To group proteins by temporal trends, SOTA clustering of serology and proteomics data from longitudinal samples was performed using the sota function of the clValid package (version 0.7). The data were scaled and centered prior to clustering.

Reporting summary

Further information on research design is available in the Nature Portfolio Reporting Summary linked to this article.

Results

Using a volumetric microfluidic-based DBS device that collects precisely 10 µl of whole blood, a protocol was tailored to analyze 276 proteins by proximity extension assays (PEA) (Fig. 1). After benchmarking the procedure in a pilot study against paired EDTA plasma samples, DBS collected in Stockholm during the spring of 2020 and in Stockholm and Gothenburg during May of 2021 were analyzed for proteins associated with SARS-CoV-2 seropositivity. The studies revealed proteins relevant to COVID-19 pathogenesis and immune response.

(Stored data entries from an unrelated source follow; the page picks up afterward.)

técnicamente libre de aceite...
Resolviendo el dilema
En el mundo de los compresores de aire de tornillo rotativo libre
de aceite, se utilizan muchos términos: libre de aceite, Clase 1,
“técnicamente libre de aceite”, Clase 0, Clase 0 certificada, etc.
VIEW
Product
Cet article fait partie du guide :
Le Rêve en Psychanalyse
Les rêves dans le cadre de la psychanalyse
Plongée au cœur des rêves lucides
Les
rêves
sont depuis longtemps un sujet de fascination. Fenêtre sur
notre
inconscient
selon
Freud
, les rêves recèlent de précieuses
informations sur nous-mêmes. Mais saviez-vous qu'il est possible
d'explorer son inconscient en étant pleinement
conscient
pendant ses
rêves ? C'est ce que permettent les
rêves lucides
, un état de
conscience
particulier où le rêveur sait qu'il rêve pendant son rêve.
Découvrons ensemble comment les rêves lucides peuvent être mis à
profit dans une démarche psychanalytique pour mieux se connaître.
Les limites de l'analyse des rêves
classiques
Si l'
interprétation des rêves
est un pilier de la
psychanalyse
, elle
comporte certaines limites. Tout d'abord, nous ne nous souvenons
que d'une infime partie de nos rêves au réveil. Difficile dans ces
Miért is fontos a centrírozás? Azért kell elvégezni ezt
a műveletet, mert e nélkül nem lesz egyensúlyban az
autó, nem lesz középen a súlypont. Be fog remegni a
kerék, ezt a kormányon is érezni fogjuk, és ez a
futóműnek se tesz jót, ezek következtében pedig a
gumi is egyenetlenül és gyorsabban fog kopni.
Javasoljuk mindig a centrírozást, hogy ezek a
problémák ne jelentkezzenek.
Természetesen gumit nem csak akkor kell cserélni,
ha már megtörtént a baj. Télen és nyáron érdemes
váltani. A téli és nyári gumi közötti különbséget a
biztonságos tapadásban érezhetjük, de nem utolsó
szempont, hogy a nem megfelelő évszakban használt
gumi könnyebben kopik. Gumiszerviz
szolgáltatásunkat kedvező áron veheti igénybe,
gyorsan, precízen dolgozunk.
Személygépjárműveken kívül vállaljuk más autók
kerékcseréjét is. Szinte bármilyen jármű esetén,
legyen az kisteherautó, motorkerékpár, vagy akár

Fig. 1: Proteomic profiling of population-based dried blood spot samples.
figure 1

Home-sampling devices were mailed to random individuals in metropolitan Stockholm and Gothenburg. Dried blood spots (DBS) were collected by finger pricking and mailed back to our laboratory for analysis. We eluted proteins from the DBS discs to first determine antibodies against SARS-CoV-2. Three studies were designed with donors stratified by serostatus and matched on self-reported information: Study 1 from 2020 compared antibody-negative (IgMIgG) with antibody-positive subjects (IgM+IgG+); Study 2 from 2020 compared IgM-positive (IgM+IgG) with IgG-positive donors (IgMIgG+); Study 3 from 2021 investigated vaccination-naïve donors who were either antibody-negative (IgG) or antibody-positive (IgG+). Proximity extension assays (PEA) were applied to measure the levels of 276 proteins and evaluate their association with the different immune response groups.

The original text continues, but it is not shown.